Ladies’ Day: The Chicago Cubs and Changing Views of Female Fandom, 191980

Saturday, January 5, 2019: 9:30 AM
Boulevard B (Hilton Chicago)
Joseph Eaton, National Chengchi University
I examine the relationship between the Chicago Cubs and their female fans from the end of the women’s suffrage movement through the second wave feminist movement, particularly in relation to the Cubs’ Ladies’ Day promotions.

In 1919, the Chicago Cubs defied the National League ban on holding Ladies’ Day promotions. The Cubs’ ownership expected that adding female fans would help the team attract more respectable fans, the “socially elect of our city,” as Cubs chewing gum magnate owner William Wrigley described. Highly successful, the Cubs’ Ladies’ Days drew more fans than some team’s total season attendance through the 1920s and 1930s. A newspaperman noted, not without concern, the “sudden and spectacular burst of feminine interest in baseball.” If participating in professional baseball remained a male domain, women had visible place as supporters at Cubs games.

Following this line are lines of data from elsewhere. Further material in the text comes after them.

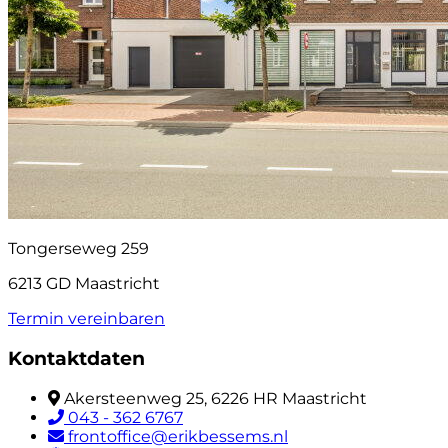
Tongerseweg 259
6213 GD Maastricht
Termin vereinbaren
Kontaktdaten
Akersteenweg 25, 6226 HR Maastricht
043 - 362 6767
frontoffice@erikbessems.nl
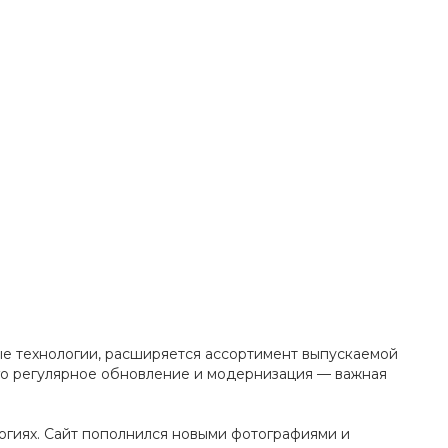
ые технологии, расширяется ассортимент выпускаемой
го регулярное обновление и модернизация — важная
огиях. Сайт пополнился новыми фотографиями и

The Cubs’ Ladies Days remained a hit after the war, and the number of female fans expanded, particularly given the team’s embrace of day baseball and exposure on radio and television. Promoting the Cubs baseball team was imagined by the Wrigley family as not so different from how they had built a chewing gum empire.

In the 1970s, Ladies’ Days were abolished due to concerns that they constituted discrimination. While Ladies’ Days faced legal challenges in the 1970s, the Cubs retained a large female fan base. Conversely, the franchise’s devotion to daytime games – along with and generally dreary performance on the field – turned a generation of working-class men away from the Cubs. Yet, Cubs female fans similarly challenged the stereotype that they were passive consumers of baseball. Some women protested their beloved team’s often poor play on the field, particularly in fan magazines – their loyalty to the Cubs was not blind.